L’Alligator - Dis-moi que tu ne veux pas mourir
de Massimo Carlotto et Igort
Casterman - Ecritures 2007 /  12.95 €- 84.82  ffr. / 140 pages
ISBN : 978-2-203-0026-5
FORMAT : 17x24 cm

Polar gris-bleu

Avec les aventures de l’Alligator, sept romans au compteur pour le moment, Massimo Carlotto est devenu une star du polar en Italie. Aujourd’hui, il collabore avec Igort pour concevoir cette bande dessinée, l’occasion de donner un visage à ses personnages. Voici donc par ordre d’apparition Marco Buratti, dit l’Alligator, ancien chanteur de blues et taulard pendant sept ans. Max, solitaire et militant alter-mondialiste, et enfin Beniamino Rossini, truand à l’ancienne, fine moustache et grande classe. Ce trio de tontons flingueurs italiens s’est aujourd’hui reconverti dans des enquêtes policières au service de gangsters qui ne peuvent raisonnablement pas contacter la police. Des détectives très privés donc, aux méthodes efficaces et ne faisant pas dans la dentelle ou la diplomatie longuette.

Dans cette enquête inédite qui n’est pas l’adaptation d’un roman, l’Alligator et ses deux collègues sont commandités par Beppe Sainas, un riche restaurateur franchement louche installé en Sardaigne. Les trois hommes sont chargés de retrouver Joanna, la maîtresse de Sainas, disparue il y a un mois. L’affaire, complexe et dangereuse, se conduira en deux temps, et mènera le trio jusqu’à Paris.

Avec cette première aventure en cases et en bulles de l’Alligator, Igort et Carlotto ont écrit un polar noir en gris et bleu, une petite réussite dans sa catégorie qui doit beaucoup à un scénario finement construit, et à une certaine nostalgie du genre qui fonctionne dès la « dédicace », « À Lino Ventura et Edward G. Robinson ». Le film noir et le polar à la française réunis dans un hommage qui ouvre ainsi le bal, puis mène franchement la danse. C’est l’amour du genre qui motive ici les auteurs et l’on pense à Cain, Clouzot et Melville, à une Série Noire où le bleu remplacerait le jaune, à un film rempli de gueules et de coups de feu dans la nuit. On est ici plongé dans une intrigue pleine de faux-semblants, de revirements, de personnages blessés, d’amitié virile et de mélancolie discrète. L’ensemble n’est pas complètement désespéré pour autant, les auteurs maniant aussi avec habileté l’humour et un détachement certain.

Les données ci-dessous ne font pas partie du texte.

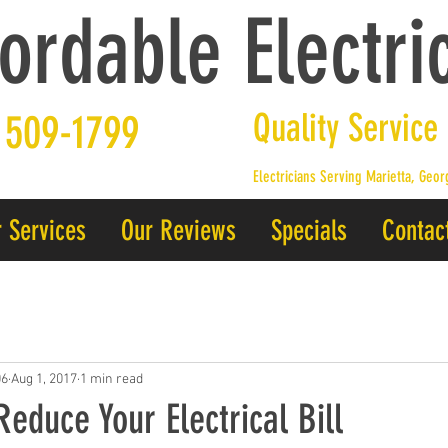
ordable Electric
 509-1799
Quality Service
Electricians Serving Marietta, Geo
 Services
Our Reviews
Specials
Contac
06
Aug 1, 2017
1 min read
Reduce Your Electrical Bill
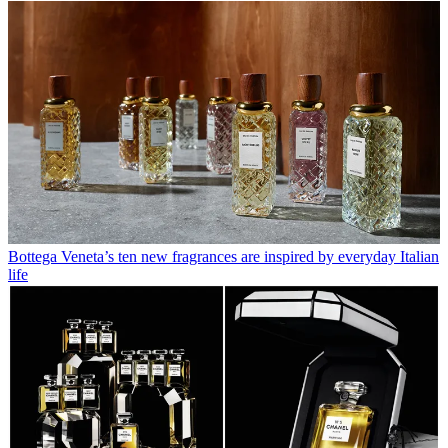
Bottega Veneta’s ten new fragrances are inspired by everyday Italian
life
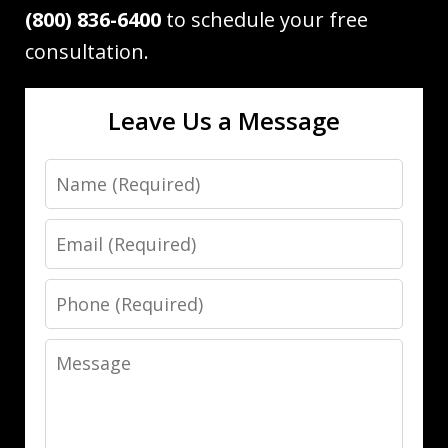
(800) 836-6400
to schedule your free
consultation.
Leave Us a Message
Name
Email
Phone
Message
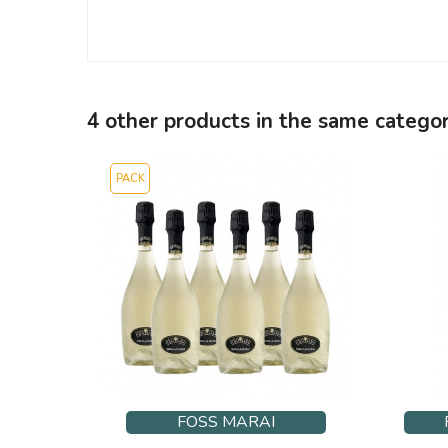
4 other products in the same categor
PACK
FOSS MARAI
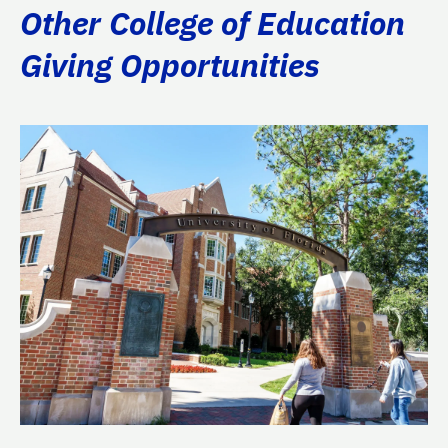
Other College of Education
Giving Opportunities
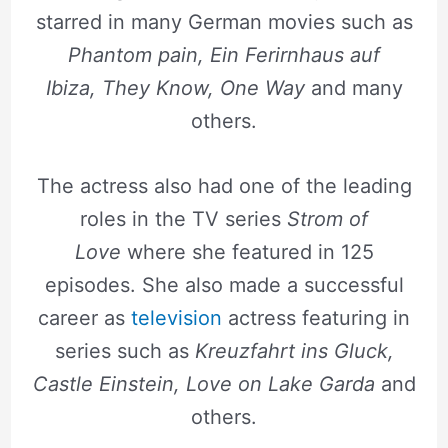
starred in many German movies such as
Phantom pain, Ein Ferirnhaus auf
Ibiza,
They Know, One Way
and many
others.
The actress also had one of the leading
roles in the TV series
Strom of
Love
where she featured in 125
episodes. She also made a successful
career as
television
actress featuring in
series such as
Kreuzfahrt ins Gluck,
Castle Einstein, Love on Lake Garda
and
others.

Pour l’occasion, Igort module quelque peu son style. S’il reste fidèle à une bichromie toujours impeccable chez lui (la couleur faisant là les ombres, sculptant ici une silhouette dans la nuit et plus tard, total revirement, imageant l’océan sous le soleil), il dessine cette fois au crayon à papier. Le résultat prodigue quelques belles ambiances, comme un climat un peu éthéré, cauchemar cotonneux dont il est difficile de s’échapper. Un léger gris donc, comme un voile terne parfait pour figurer Paris et ses quartiers délavés, ou la lumière blafarde d’un soleil caché derrière les nuages. Le revers de la médaille c’est une caractérisation un peu molle des personnages, et le fait de plus de jouer parfois la carte d’une certaine naïveté du trait (postures pataudes, anatomies hasardeuses) n’arrange pas les choses. Dommage, car les héros ainsi affaiblis perdent dès lors un peu de caractère et le mystère de leurs âmes ne parvient pas totalement à passer. Un parti pris esthétique discutable donc mais qui ne vient pas non plus entacher notre plaisir de lecteur devant ce récit à la fois sombre et se déroulant avec une tranquille évidence.